US planemaker Boeing warned that there was "no question" the outbreak would hammer the aviation industry and the broader economy.

The epidemic has threatened to harm the Chinese economy, the world's second-largest, with ANZ bank warning that China's first-quarter GDP growth would slow to 3.2-4.0 percent, down from a previous projection of 5.0 percent.

It has also disrupted sporting events in China: motorsport's governing body FIA announced the suspension of the Formula One Grand Prix in Shanghai, originally scheduled for April 19, due to the "continued spread" of the coronavirus.

And this week's Singapore Air Show -- Asia's biggest -- was badly hit by exhibitors withdrawing and low attendance.

Due to the impact of the virus, the OPEC oil cartel lowered its forecast for growth in global oil demand this year by nearly a fifth.

Cruise ship infections 

Several countries have banned arrivals from China, while major airlines have halted flights to and from the country, as hundreds of people have now been infected in some two dozen countries.

The biggest cluster of cases outside China is on a cruise ship quarantined off Japan's coast.

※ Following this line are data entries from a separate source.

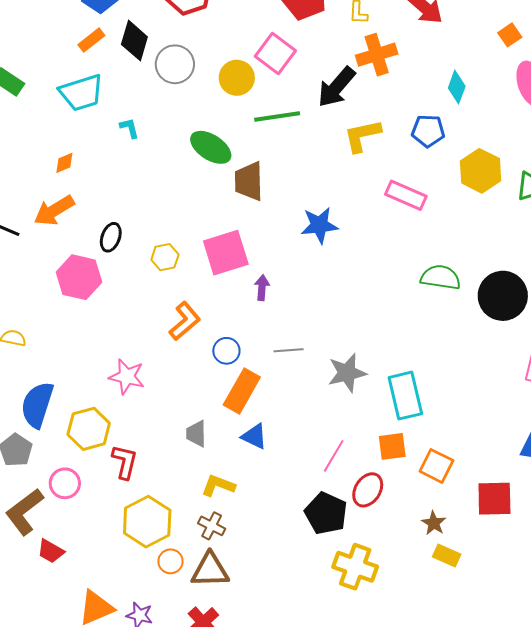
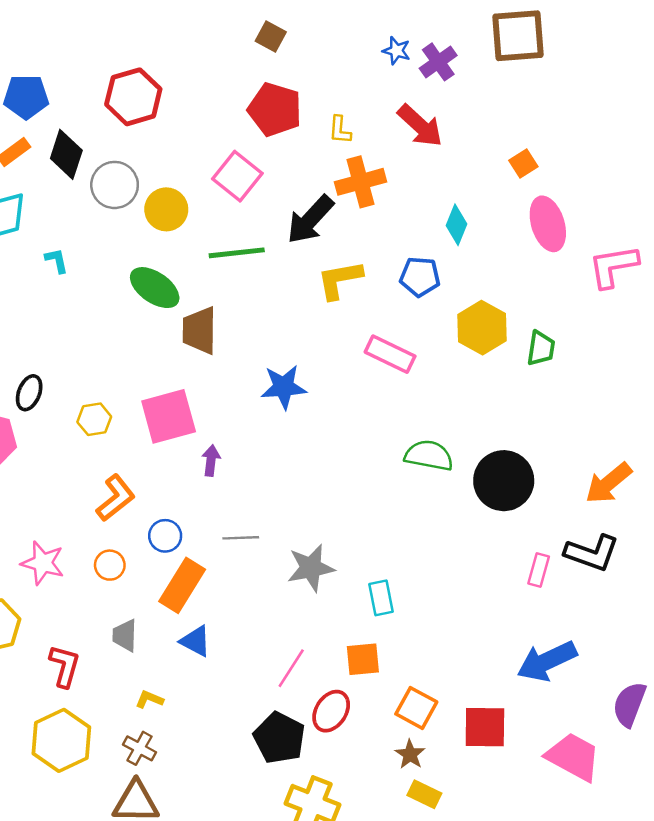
yellow circle: (237, 78) -> (166, 209), moved
cyan rectangle: (405, 396) -> (381, 598), size x0.6
red L-shape: (125, 462) -> (65, 666), moved
orange square: (436, 466) -> (416, 708), moved
yellow L-shape: (218, 485) -> (149, 699), size x0.7
orange circle: (171, 561) -> (110, 565), moved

Another 44 people on board a cruise ship moored off Japan's coast have tested positive for the novel coronavirus, the country's health minister said Thursday.

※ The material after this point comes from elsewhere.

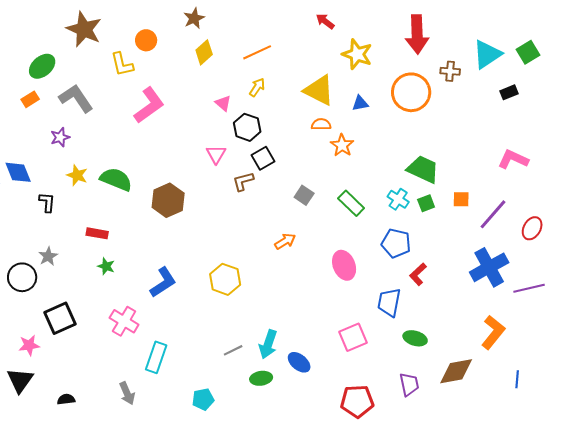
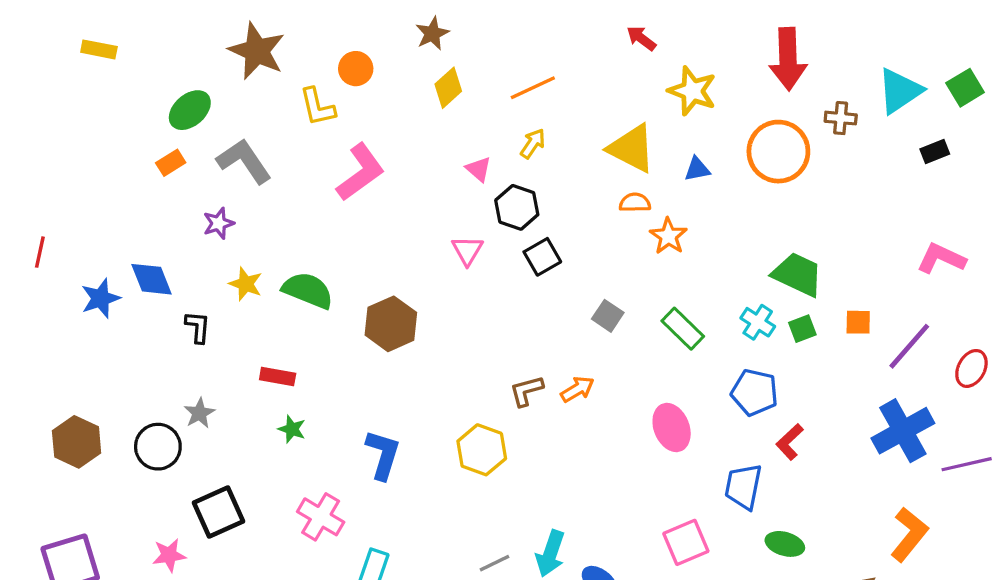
brown L-shape: (243, 181) -> (526, 391), moved
blue L-shape: (163, 282) -> (383, 455), turned -40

Health Minister Katsunobu Kato said the 44 new cases were from another 221 new tests. They raise the number of infections detected on the Diamond Princess to 218, in addition to a quarantine officer who also tested positive for the virus.

Kato said authorities now want to move elderly people off the ship if they test negative for the virus, offering to put them in government-designated lodging.

"We wish to start the operation from tomorrow or later," Kato told reporters.

Of the newly diagnosed infections, 43 are passengers, and one a member of the crew. 

The Diamond Princess has been moored off Japan since February 3, after it emerged that a former passenger who disembarked in Hong Kong last month had tested positive for the virus now named COVID-19.

The ship was placed into quarantine shortly afterwards and authorities have asked passengers and crew to remain on board until February 19.

Those who have tested positive for the new virus have been taken off the ship to medical facilities, but questions have been raised about whether the quarantine on the ship is working, with dozens of new cases diagnosed almost daily.

Passengers are confined to cabins and required to wear masks and keep their distance from each other when they are allowed out for brief periods on open decks.